GitHub is a web hosting service for distributed version control using Git. Git allows collaborative software development, while keeping track of changes to the code. This code can be hosted in open-access repositories via GitHub, like the FDS repository for example. Operating systems like Linux or MacOS often come with Git integrated and can directly be used from the terminal. Windows users might need to install an application, for example the graphical user interface GitHub Desktop or the lightweight git for windows.

Version control systems allow the creation of branches to the code base, as well as keeping track of individual changes. Branches can be used to implement new features, solve bugs or further the development of new software versions, without affecting the stable version. Commits are incremental changes to the code itself. At any given time the user can change the branches and commits to work with specific versions of the software. On the web page of the repository there are a couple of tabs at the top of the page.
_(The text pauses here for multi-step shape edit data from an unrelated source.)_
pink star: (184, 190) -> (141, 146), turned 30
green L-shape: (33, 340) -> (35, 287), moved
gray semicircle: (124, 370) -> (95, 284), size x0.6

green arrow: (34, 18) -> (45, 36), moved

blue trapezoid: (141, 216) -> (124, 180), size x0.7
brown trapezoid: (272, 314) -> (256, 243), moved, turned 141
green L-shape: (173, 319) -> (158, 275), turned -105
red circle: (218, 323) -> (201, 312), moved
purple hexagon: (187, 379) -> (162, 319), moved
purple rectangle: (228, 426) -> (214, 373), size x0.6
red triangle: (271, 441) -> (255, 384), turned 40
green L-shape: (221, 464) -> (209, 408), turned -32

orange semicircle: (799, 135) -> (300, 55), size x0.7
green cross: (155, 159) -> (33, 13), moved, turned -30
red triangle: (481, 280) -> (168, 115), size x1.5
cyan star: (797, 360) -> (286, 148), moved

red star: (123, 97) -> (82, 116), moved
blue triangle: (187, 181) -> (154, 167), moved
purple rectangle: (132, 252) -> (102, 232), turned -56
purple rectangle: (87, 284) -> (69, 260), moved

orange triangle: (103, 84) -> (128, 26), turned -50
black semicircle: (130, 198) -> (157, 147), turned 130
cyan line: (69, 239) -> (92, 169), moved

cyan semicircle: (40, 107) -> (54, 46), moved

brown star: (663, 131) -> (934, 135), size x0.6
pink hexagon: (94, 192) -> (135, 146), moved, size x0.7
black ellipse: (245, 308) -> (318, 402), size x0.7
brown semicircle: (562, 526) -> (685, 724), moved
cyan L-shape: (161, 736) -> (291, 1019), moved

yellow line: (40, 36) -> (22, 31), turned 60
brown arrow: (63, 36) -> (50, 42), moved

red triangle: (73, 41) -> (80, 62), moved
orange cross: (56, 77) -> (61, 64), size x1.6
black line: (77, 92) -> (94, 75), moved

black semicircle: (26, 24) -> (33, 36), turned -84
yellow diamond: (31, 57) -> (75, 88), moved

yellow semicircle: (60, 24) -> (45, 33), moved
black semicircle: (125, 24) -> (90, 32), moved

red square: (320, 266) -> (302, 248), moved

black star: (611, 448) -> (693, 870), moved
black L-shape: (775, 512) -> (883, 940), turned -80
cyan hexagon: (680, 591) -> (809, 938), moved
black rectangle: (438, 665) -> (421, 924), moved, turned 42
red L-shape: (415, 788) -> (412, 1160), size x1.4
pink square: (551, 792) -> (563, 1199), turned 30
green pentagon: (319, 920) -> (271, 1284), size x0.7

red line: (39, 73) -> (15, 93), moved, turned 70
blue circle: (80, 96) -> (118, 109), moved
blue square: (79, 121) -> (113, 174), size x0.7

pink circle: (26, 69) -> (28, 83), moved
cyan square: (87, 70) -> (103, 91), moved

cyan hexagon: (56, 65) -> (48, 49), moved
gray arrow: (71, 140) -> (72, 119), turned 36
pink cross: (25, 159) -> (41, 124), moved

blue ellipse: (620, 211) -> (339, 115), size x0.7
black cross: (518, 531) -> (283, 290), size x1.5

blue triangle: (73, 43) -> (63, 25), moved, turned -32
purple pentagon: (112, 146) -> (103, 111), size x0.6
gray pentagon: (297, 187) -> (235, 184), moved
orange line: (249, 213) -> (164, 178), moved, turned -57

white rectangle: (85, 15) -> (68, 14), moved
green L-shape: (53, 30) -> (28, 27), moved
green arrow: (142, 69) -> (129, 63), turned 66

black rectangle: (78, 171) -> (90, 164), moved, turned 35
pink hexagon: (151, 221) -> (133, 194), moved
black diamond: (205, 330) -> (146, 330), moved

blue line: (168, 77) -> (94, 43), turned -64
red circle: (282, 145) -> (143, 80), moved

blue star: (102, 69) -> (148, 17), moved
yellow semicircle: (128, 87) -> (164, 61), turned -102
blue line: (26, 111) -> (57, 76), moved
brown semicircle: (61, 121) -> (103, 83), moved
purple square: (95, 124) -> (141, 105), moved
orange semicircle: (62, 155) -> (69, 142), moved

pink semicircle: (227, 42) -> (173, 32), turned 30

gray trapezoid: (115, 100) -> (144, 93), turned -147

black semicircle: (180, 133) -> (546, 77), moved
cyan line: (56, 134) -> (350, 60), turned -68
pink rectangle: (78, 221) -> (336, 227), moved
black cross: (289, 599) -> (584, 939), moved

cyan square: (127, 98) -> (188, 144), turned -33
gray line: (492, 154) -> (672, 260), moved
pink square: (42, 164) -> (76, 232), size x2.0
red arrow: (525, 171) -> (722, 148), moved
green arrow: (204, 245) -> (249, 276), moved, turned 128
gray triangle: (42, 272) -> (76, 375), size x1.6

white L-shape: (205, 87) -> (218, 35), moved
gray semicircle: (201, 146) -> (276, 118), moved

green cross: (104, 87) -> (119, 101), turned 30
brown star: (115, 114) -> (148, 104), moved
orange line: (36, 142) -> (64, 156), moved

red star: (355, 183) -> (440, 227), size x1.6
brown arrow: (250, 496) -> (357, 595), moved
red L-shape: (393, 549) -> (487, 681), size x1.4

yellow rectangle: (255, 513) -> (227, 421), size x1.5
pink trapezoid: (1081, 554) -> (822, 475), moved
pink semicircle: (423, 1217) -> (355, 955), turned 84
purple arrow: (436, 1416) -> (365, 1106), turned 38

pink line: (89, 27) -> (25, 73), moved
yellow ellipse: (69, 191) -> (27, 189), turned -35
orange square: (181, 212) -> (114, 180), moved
On the right hand side is the tab “Insights”. Clicking on it and then on the left hand side “Network” gives a brief graphical overview over commits and branches. Typically, the user would clone the repository to their computer, work on the software locally, collect changes into commits and push these changes to the online repository later on. One can also download the repository as a zip archive.

To clone a repository, in the terminal navigate to a directory where you would like it to be stored. With Git installed the command git clone link/to/repo in the command line will fetch the data from the online repository and clone it to the desired location. The address of the repository can easily be taken from the respective web page. Just click on the green button on the top right labelled “Code”. A dropdown menu opens from which the link to the repo can be copied. With git checkout branch_label one can change to a different branch. When only git checkout is typed and one hits the Tab-key all available branch labels are shown. Furthermore, individual commits can be loaded by using the commit instead of the branch git checkout commit_id.

Compile software from Git repo#

It may be necessary for users to compile necessary software themselves. For example, to account for the pre-installed libraries and dependencies on the target system. It also happens that one might need a specific software version that is not available in a package or with an installer. Consider the ongoing development of FDS. New functionality could be added that you might want to try out or a change is implemented that might be beneficial for your work. Or maybe you want to compare simulation results to older versions.

The source code of FDS can be downloaded from the FDS GitHub repository, following the green button at the top right on the main page of the git repo. One can download it as a compressed archive or clone the repo directly to disk, using git clone address/of/repo in the command line.

In the directory Build is a README.md file located (*.md is a plain text file to be interpreted as Markdown). It contains some information on the compilation process of FDS. Detailed instructions are given in the makefile for different operating systems and MPI versions.